The Fifth Jyotiprasad Medhi Memorial Annual Lecture was delivered by Prof. Shankar Bhamidi, Department of Statistics and Operations Research, University of North Carolina, Chapel Hill on September 27 at 5:30 PM (Online).
Title of the Lecture: What does math probability have to say about Network science ?
Venue: Online Mode
Abstract:
Research into the applications of networks has exploded in a myriad of domains ranging from applications in areas such as neuroscience, sociology and political science, urban planning etc and has stimulated intense effort in the development of methodological tools in areas such as mathematics, statistics, computer science and statistical physics. The aim of this talk is to describe “in words” four recent findings that to my mind emphasize the importance of probability as a technical tool for answering such questions:
Seed detection: Imagine a network evolving from a starting seed graph (e.g. “patient zero”) and growing over time (e.g. epidemic on a network). If we just had topological (connectivity) information of the final state of the network with no information on time ordering, can one estimate the initial seed?

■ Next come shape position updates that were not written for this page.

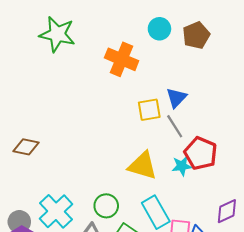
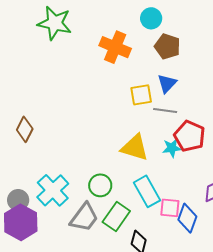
brown pentagon: (196, 35) -> (167, 46), moved, turned -30
gray line: (175, 126) -> (165, 110), turned -50
brown diamond: (26, 147) -> (25, 129), turned -75

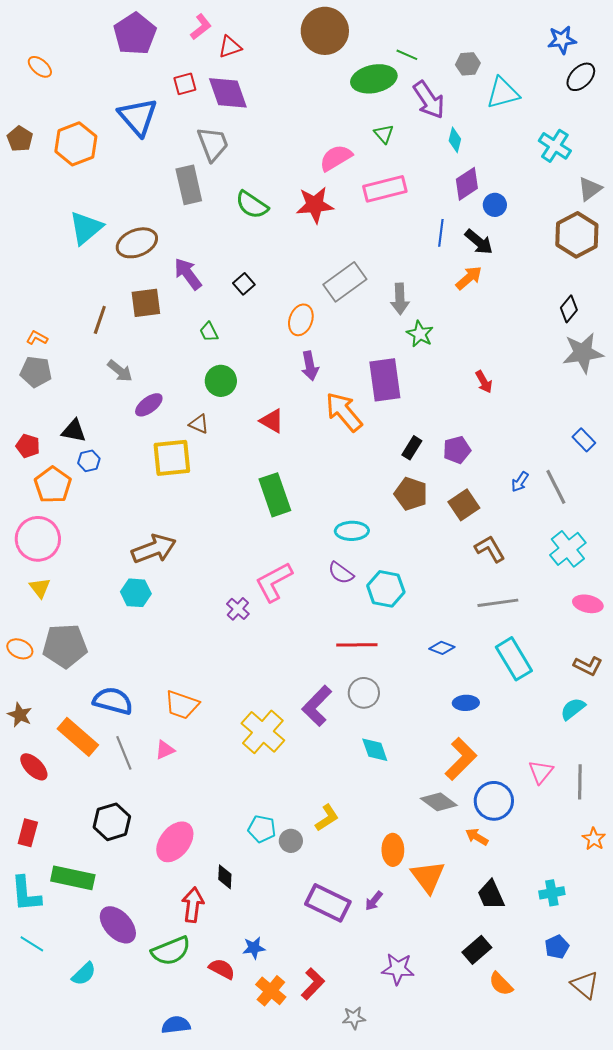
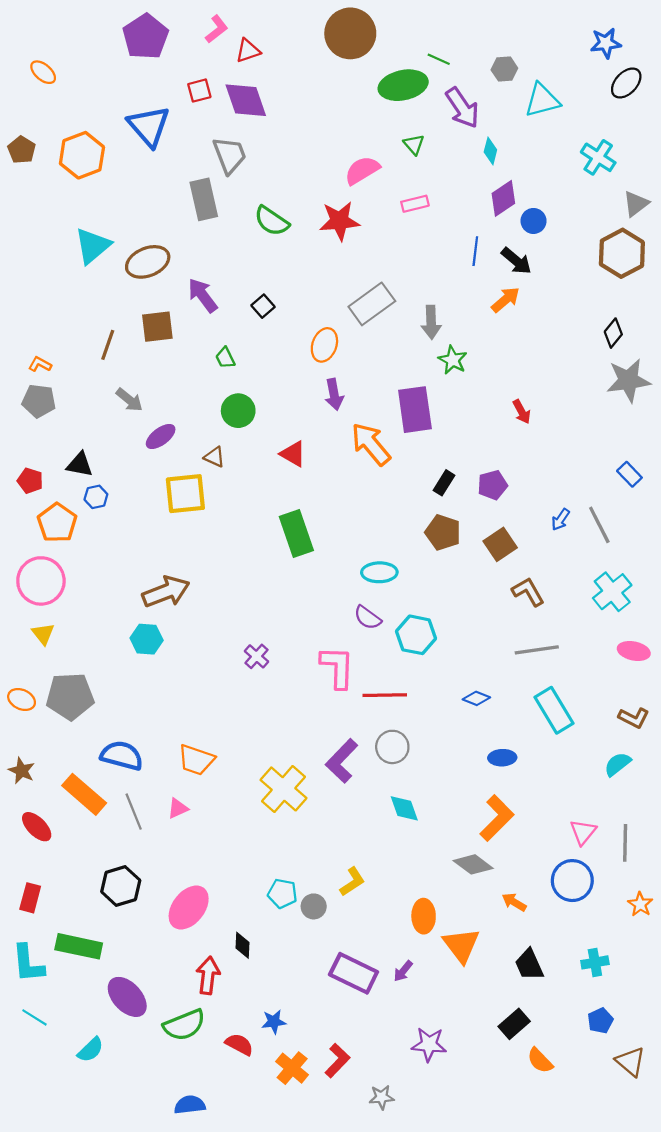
pink rectangle: (385, 189) -> (415, 204), size x0.6
pink L-shape: (274, 582) -> (337, 667), moved, turned 120
blue circle: (494, 801) -> (572, 881), moved

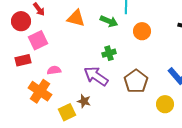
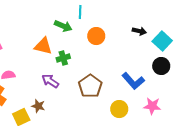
orange triangle: (76, 18) -> (43, 46), moved
purple arrow: (96, 76) -> (50, 81), size x0.7

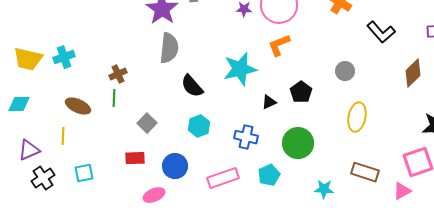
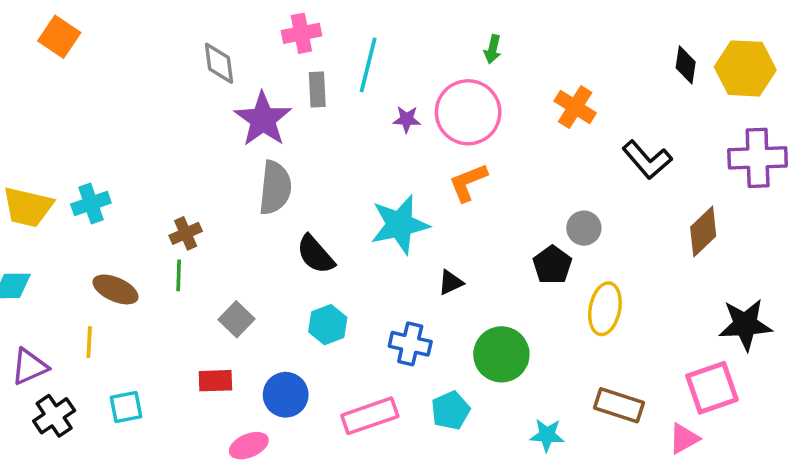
black pentagon: (301, 92) -> (552, 265), moved

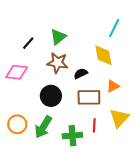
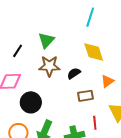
cyan line: (114, 28) -> (90, 17), moved
black circle: (51, 96) -> (31, 102), moved
brown rectangle: (89, 97) -> (85, 96), size x0.7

For epidemics on network models such as the configuration model, what determines the (positive probability) of emergence of an epidemic (that infects a non-trivial fraction of the population) vs infections dying out quickly?
For models of dynamic networks that undergo a shock resulting in a change point, what are potential issues in detecting such a change point even with observation of all time slices of the network? Can one understand MCMC algorithms for simulating models of networks such as exponential random graphs? What insight can this provide on the relevance of such models to empirical data?